*TASK ITEM*. All lines in the records below from the line with "arī Uļjana Semjonova. Man vēl tagad" through the line with "Argentino de Pediatría con importantes" are to be given again exactly, both ends included; the pictures are to be left out.

Page images and extracted text
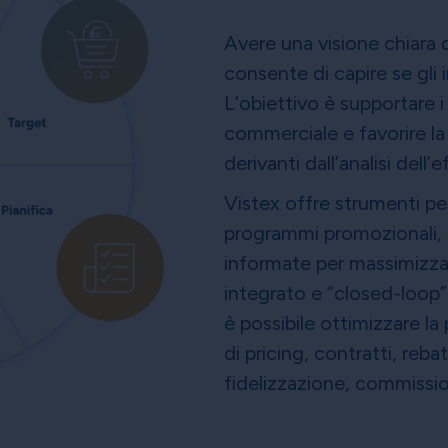
Avere una visione chiara d
consente di capire se gli
L’obiettivo è supportare i
commerciale e favorire la 
derivanti dall’analisi dell
Vistex offre strumenti per
programmi promozionali, 
informate per massimizza
integrato e “closed-loop”
è possibile ottimizzare la 
di pricing, contratti, re
fidelizzazione, commissio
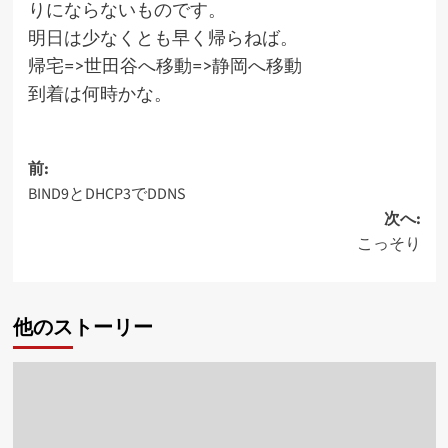
りにならないものです。
明日は少なくとも早く帰らねば。
帰宅=>世田谷へ移動=>静岡へ移動
到着は何時かな。
投
前:
BIND9とDHCP3でDDNS
稿
次へ:
ナ
こっそり
ビ
ゲ
他のストーリー
ー
シ
ョ
ン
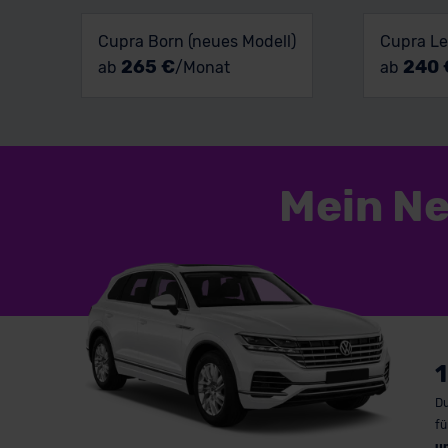
Cupra Born (neues Modell)
Cupra L
265 €
240 
ab
/Monat
ab
Mein N
1
Du
fü
u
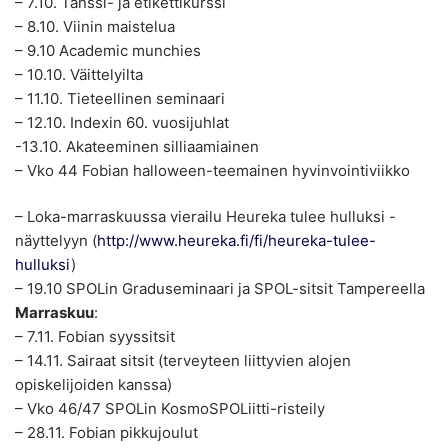
– 7.10. Tanssi- ja etikettikurssi
– 8.10. Viinin maistelua
– 9.10 Academic munchies
– 10.10. Väittelyilta
– 11.10. Tieteellinen seminaari
– 12.10. Indexin 60. vuosijuhlat
-13.10. Akateeminen silliaamiainen
– Vko 44 Fobian halloween-teemainen hyvinvointiviikko
– Loka-marraskuussa vierailu Heureka tulee hulluksi -
näyttelyyn (
http://www.heureka.fi/fi/heureka-tulee-
hulluksi
)
– 19.10 SPOLin Graduseminaari ja SPOL-sitsit Tampereella
Marraskuu
:
– 7.11. Fobian syyssitsit
– 14.11. Sairaat sitsit (terveyteen liittyvien alojen
opiskelijoiden kanssa)
– Vko 46/47 SPOLin KosmoSPOLiitti-risteily
– 28.11. Fobian pikkujoulut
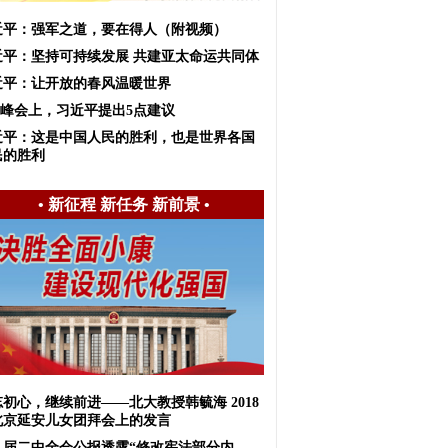
近平：强军之道，要在得人（附视频）
近平：坚持可持续发展 共建亚太命运共同体
近平：让开放的春风温暖世界
20峰会上，习近平提出5点建议
近平：这是中国人民的胜利，也是世界各国
民的胜利
•
新征程 新任务 新前景
•
初心，继续前进——北大教授韩毓海 2018
北京延安儿女团拜会上的发言
九届二中全会公报透露“修改宪法部分内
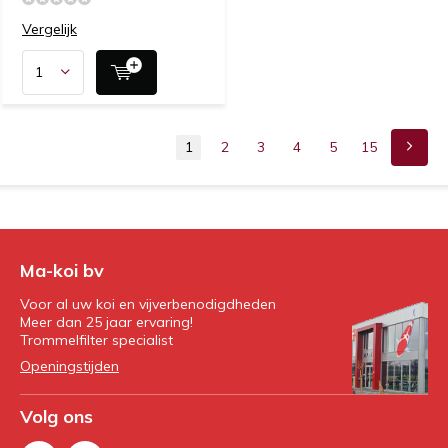
Vergelijk
1
2
3
4
5
15
Ma-koi bv
Voor al uw koi en vijverbenodigdheden
Meer dan 25 jaar ervaring!
Trommelfilter specialist
Openingstijden
Volg ons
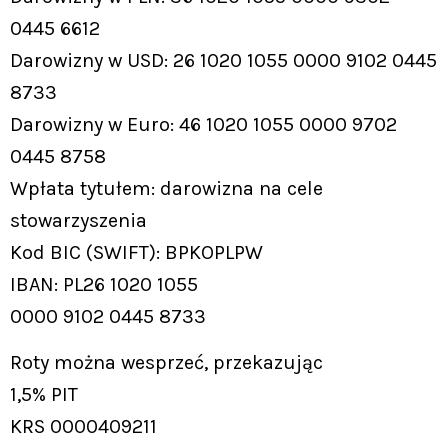
0445 6612
Darowizny w USD: 26 1020 1055 0000 9102 0445
8733
Darowizny w Euro: 46 1020 1055 0000 9702
0445 8758
Wpłata tytułem: darowizna na cele
stowarzyszenia
Kod BIC (SWIFT): BPKOPLPW
IBAN: PL26 1020 1055
0000 9102 0445 8733
Roty można wesprzeć, przekazując
1,5% PIT
KRS 0000409211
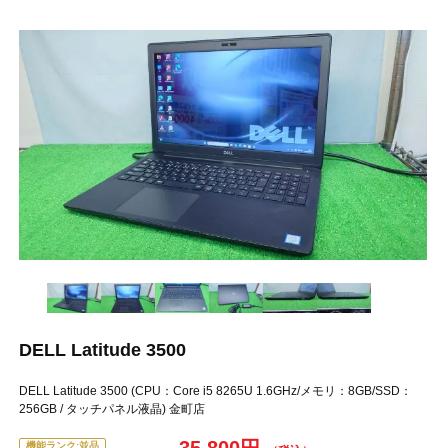
DELL Latitude 3500
DELL Latitude 3500 (CPU：Core i5 8265U 1.6GHz/メモリ：8GB/SSD：
256GB / タッチパネル液晶) 金町店
機能ランク:並品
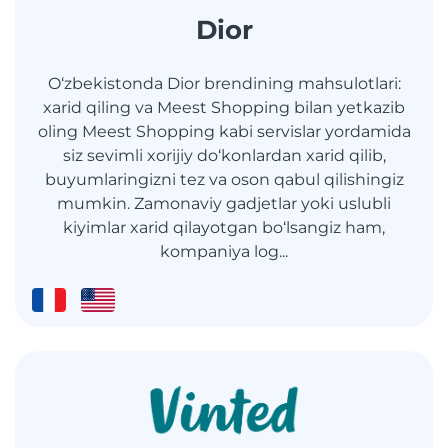
Dior
O‘zbekistonda Dior brendining mahsulotlari:
xarid qiling va Meest Shopping bilan yetkazib
oling Meest Shopping kabi servislar yordamida
siz sevimli xorijiy do‘konlardan xarid qilib,
buyumlaringizni tez va oson qabul qilishingiz
mumkin. Zamonaviy gadjetlar yoki uslubli
kiyimlar xarid qilayotgan bo‘lsangiz ham,
kompaniya log...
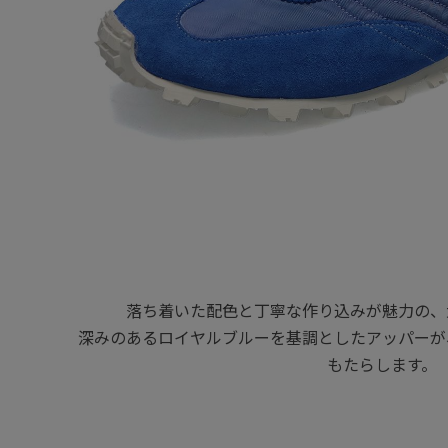
落ち着いた配色と丁寧な作り込みが魅力の、
深みのあるロイヤルブルーを基調としたアッパーが
もたらします。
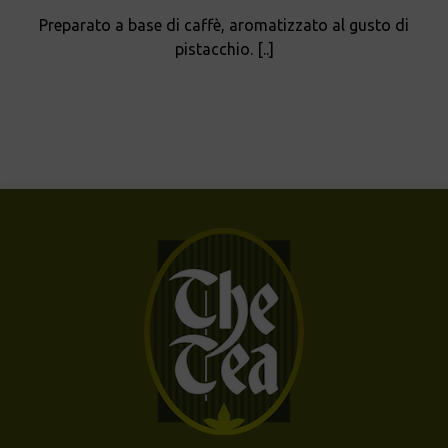
Preparato a base di caffè, aromatizzato al gusto di
pistacchio. [..]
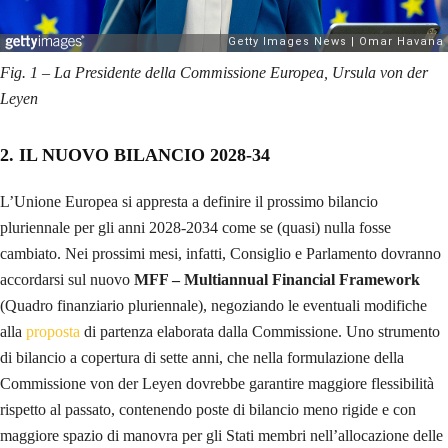
Fig. 1 – La Presidente della Commissione Europea, Ursula von der
Leyen
2. IL NUOVO BILANCIO 2028-34
L’Unione Europea si appresta a definire il prossimo bilancio
pluriennale per gli anni 2028-2034 come se (quasi) nulla fosse
cambiato. Nei prossimi mesi, infatti, Consiglio e Parlamento dovranno
accordarsi sul nuovo
MFF – Multiannual Financial Framework
(Quadro finanziario pluriennale), negoziando le eventuali modifiche
alla
proposta
di partenza elaborata dalla Commissione. Uno strumento
di bilancio a copertura di sette anni, che nella formulazione della
Commissione von der Leyen dovrebbe garantire maggiore flessibilità
rispetto al passato, contenendo poste di bilancio meno rigide e con
maggiore spazio di manovra per gli Stati membri nell’allocazione delle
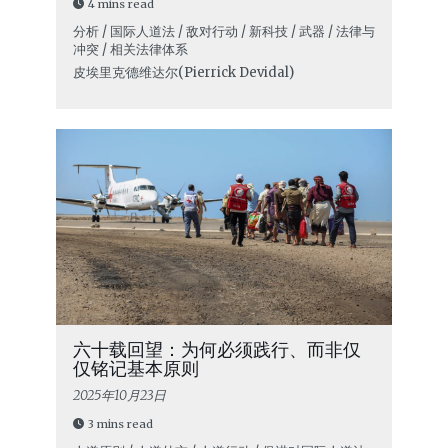
4 mins read
分析 / 国际人道法 / 敌对行动 / 新科技 / 武器 / 法律与
冲突 / 相关法律体系
皮埃里克·德维达尔(Pierrick Devidal)
六十载回望：为何必须践行、而非仅
仅铭记基本原则
2025年10月23日
3 mins read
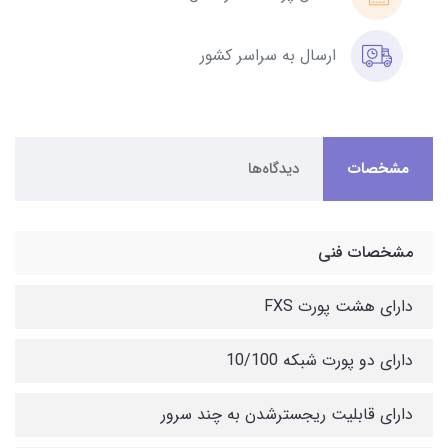
ارسال به سراسر کشور
مشخصات
دیدگاه‌ها
مشخصات فنی
دارای هشت پورت FXS
دارای دو پورت شبکه 10/100
دارای قابلیت ریجسترشدن به چند سرور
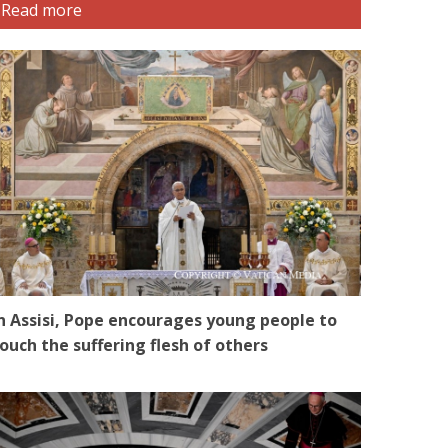
Read more
n Assisi, Pope encourages young people to
ouch the suffering flesh of others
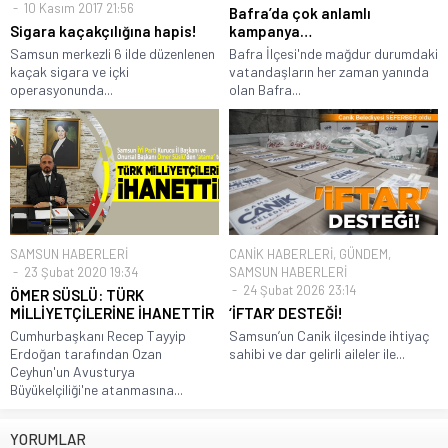
10 Kasım 2017 21:56
Bafra’da çok anlamlı
Sigara kaçakçılığına hapis!
kampanya…
Samsun merkezli 6 ilde düzenlenen
Bafra İlçesi'nde mağdur durumdaki
kaçak sigara ve içki
vatandaşların her zaman yanında
operasyonunda...
olan Bafra...
SAMSUN HABERLERİ
CANİK HABERLERİ
,
GÜNDEM
,
23 Şubat 2020 19:34
SAMSUN HABERLERİ
24 Şubat 2026 23:14
ÖMER SÜSLÜ: TÜRK
MİLLİYETÇİLERİNE İHANETTİR
‘İFTAR’ DESTEĞİ!
Cumhurbaşkanı Recep Tayyip
Samsun’un Canik ilçesinde ihtiyaç
Erdoğan tarafından Ozan
sahibi ve dar gelirli aileler ile...
Ceyhun'un Avusturya
Büyükelçiliği'ne atanmasına...
YORUMLAR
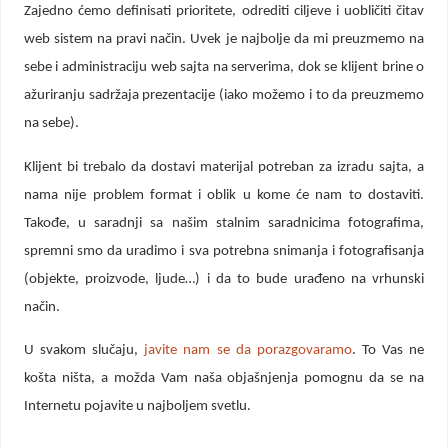
Zajedno ćemo definisati prioritete, odrediti ciljeve i uobličiti čitav
web sistem na pravi način. Uvek je najbolje da mi preuzmemo na
sebe i administraciju web sajta na serverima, dok se klijent brine o
ažuriranju sadržaja prezentacije (iako možemo i to da preuzmemo
na sebe).
Klijent bi trebalo da dostavi materijal potreban za izradu sajta, a
nama nije problem format i oblik u kome će nam to dostaviti.
Takođe, u saradnji sa našim stalnim saradnicima fotografima,
spremni smo da uradimo i sva potrebna snimanja i fotografisanja
(objekte, proizvode, ljude…) i da to bude urađeno na vrhunski
način.
U svakom slučaju,
javite nam se da porazgovaramo
. To Vas ne
košta ništa, a možda Vam naša objašnjenja pomognu da se na
Internetu pojavite u najboljem svetlu.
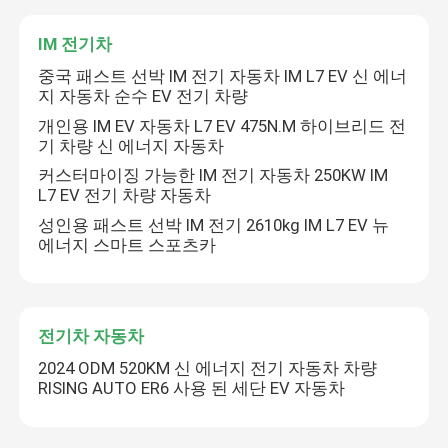
IM 전기차
중국 패스트 선박 IM 전기 자동차 IM L7 EV 신 에너
지 자동차 순수 EV 전기 차량
개인용 IM EV 자동차 L7 EV 475N.M 하이브리드 전
기 차량 신 에너지 자동차
커스터마이징 가능한 IM 전기 자동차 250KW IM
L7 EV 전기 차량 자동차
성인용 패스트 선박 IM 전기 2610kg IM L7 EV 뉴
에너지 스마트 스포츠카
전기차 자동차
2024 ODM 520KM 신 에너지 전기 자동차 차량
RISING AUTO ER6 사용 된 세단 EV 자동차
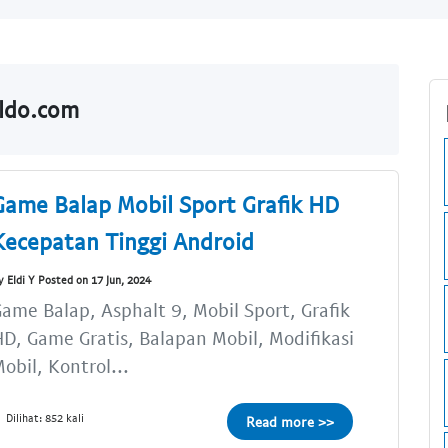
aldo.com
Game Balap Mobil Sport Grafik HD
Kecepatan Tinggi Android
y Eldi Y Posted on 17 Jun, 2024
ame Balap, Asphalt 9, Mobil Sport, Grafik
D, Game Gratis, Balapan Mobil, Modifikasi
obil, Kontrol...
Dilihat: 852 kali
Read more >>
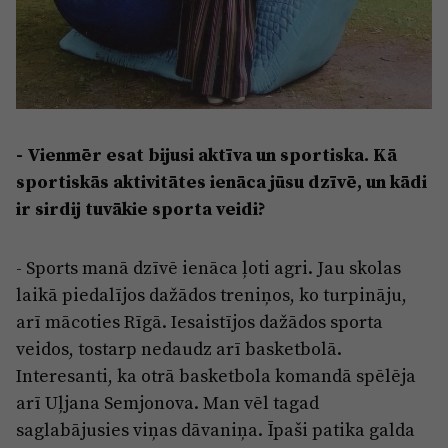
- Vienmēr esat bijusi aktīva un sportiska. Kā
sportiskās aktivitātes ienāca jūsu dzīvē, un kādi
ir sirdij tuvākie sporta veidi?
- Sports manā dzīvē ienāca ļoti agri. Jau skolas
laikā piedalījos dažādos treniņos, ko turpināju,
arī mācoties Rīgā. Iesaistījos dažādos sporta
veidos, tostarp nedaudz arī basketbolā.
Interesanti, ka otrā basketbola komandā spēlēja
arī Uļjana Semjonova. Man vēl tagad
saglabājusies viņas dāvaniņa. Īpaši patika galda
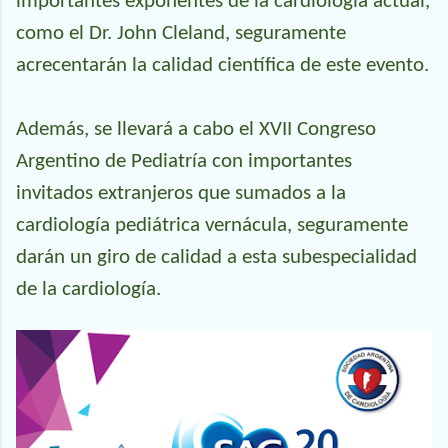
importantes exponentes de la cardiología actual,
como el Dr. John Cleland, seguramente
acrecentarán la calidad científica de este evento.
Además, se llevará a cabo el XVII Congreso
Argentino de Pediatría con importantes
invitados extranjeros que sumados a la
cardiología pediátrica vernácula, seguramente
darán un giro de calidad a esta subespecialidad
de la cardiología.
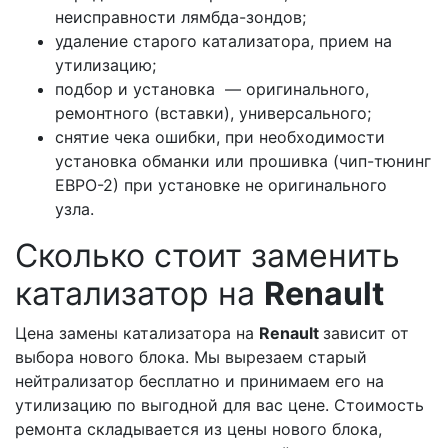
неисправности лямбда-зондов;
удаление старого катализатора, прием на
утилизацию;
подбор и установка — оригинального,
ремонтного (вставки), универсального;
снятие чека ошибки, при необходимости
установка обманки или прошивка (чип-тюнинг
ЕВРО-2) при установке не оригинального
узла.
Сколько стоит заменить
катализатор на
Renault
Цена замены катализатора на
Renault
зависит от
выбора нового блока. Мы вырезаем старый
нейтрализатор бесплатно и принимаем его на
утилизацию по выгодной для вас цене. Стоимость
ремонта складывается из цены нового блока,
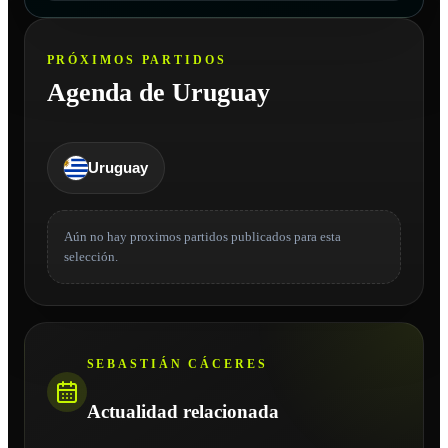
PRÓXIMOS PARTIDOS
Agenda de Uruguay
Uruguay
Aún no hay proximos partidos publicados para esta
selección.
SEBASTIÁN CÁCERES
Actualidad relacionada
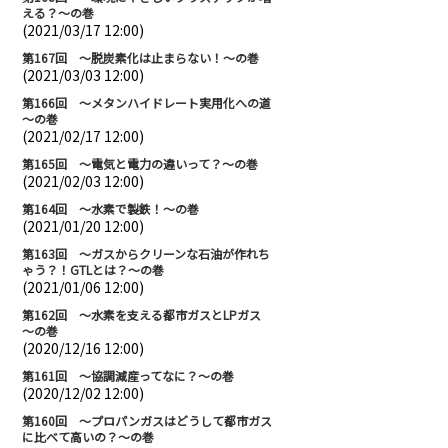
える？～の巻
(2021/03/17 12:00)
第167回 ～脱炭素化は止まらない！～の巻
(2021/03/03 12:00)
第166回 ～メタンハイドレート実用化への道
～の巻
(2021/02/17 12:00)
第165回 ～電気と電力の違いって？～の巻
(2021/02/03 12:00)
第164回 ～水素で製鉄！～の巻
(2021/01/20 12:00)
第163回 ～ガスからクリーンな石油が作れち
ゃう？！GTLとは？～の巻
(2021/01/06 12:00)
第162回 ～水素を支える都市ガスとLPガス
～の巻
(2020/12/16 12:00)
第161回 ～協調減産ってなに？～の巻
(2020/12/02 12:00)
第160回 ～プロパンガスはどうして都市ガス
に比べて高いの？～の巻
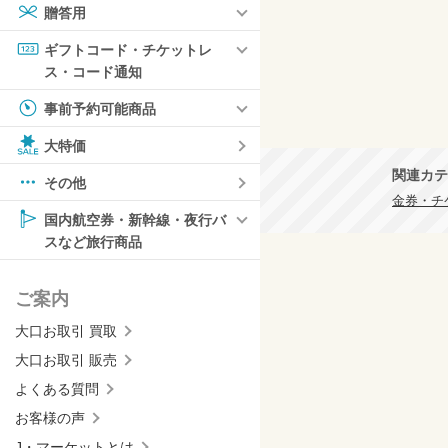
贈答用
ギフトコード・チケットレ
ス・コード通知
事前予約可能商品
大特価
関連カテ
その他
金券・チケ
国内航空券・新幹線・夜行バ
スなど旅行商品
ご案内
大口お取引 買取
大口お取引 販売
よくある質問
お客様の声
J・マーケットとは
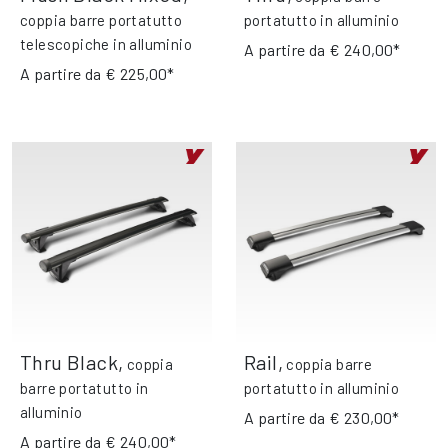
coppia barre portatutto
portatutto in alluminio
telescopiche in alluminio
A partire da
€ 240,00*
A partire da
€ 225,00*
Thru Black
,
Rail
,
coppia
coppia barre
barre portatutto in
portatutto in alluminio
alluminio
A partire da
€ 230,00*
A partire da
€ 240,00*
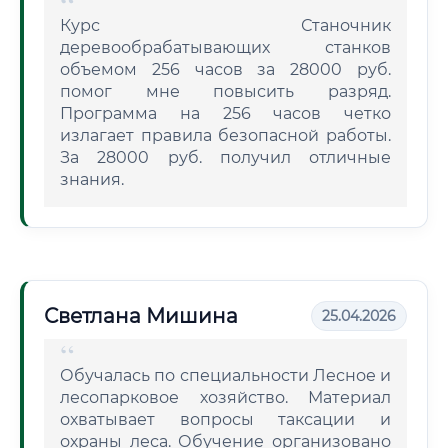
Курс Станочник
деревообрабатывающих станков
объемом 256 часов за 28000 руб.
помог мне повысить разряд.
Программа на 256 часов четко
излагает правила безопасной работы.
За 28000 руб. получил отличные
знания.
Светлана Мишина
25.04.2026
Обучалась по специальности Лесное и
лесопарковое хозяйство. Материал
охватывает вопросы таксации и
охраны леса. Обучение организовано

*RESULT OF THE EXERCISE*.
arī Uļjana Semjonova. Man vēl tagad
saglabājusies viņas dāvaniņa. Īpaši patika galda
importantes exponentes de la cardiología actual,
como el Dr. John Cleland, seguramente
acrecentarán la calidad científica de este evento.
Además, se llevará a cabo el XVII Congreso
Argentino de Pediatría con importantes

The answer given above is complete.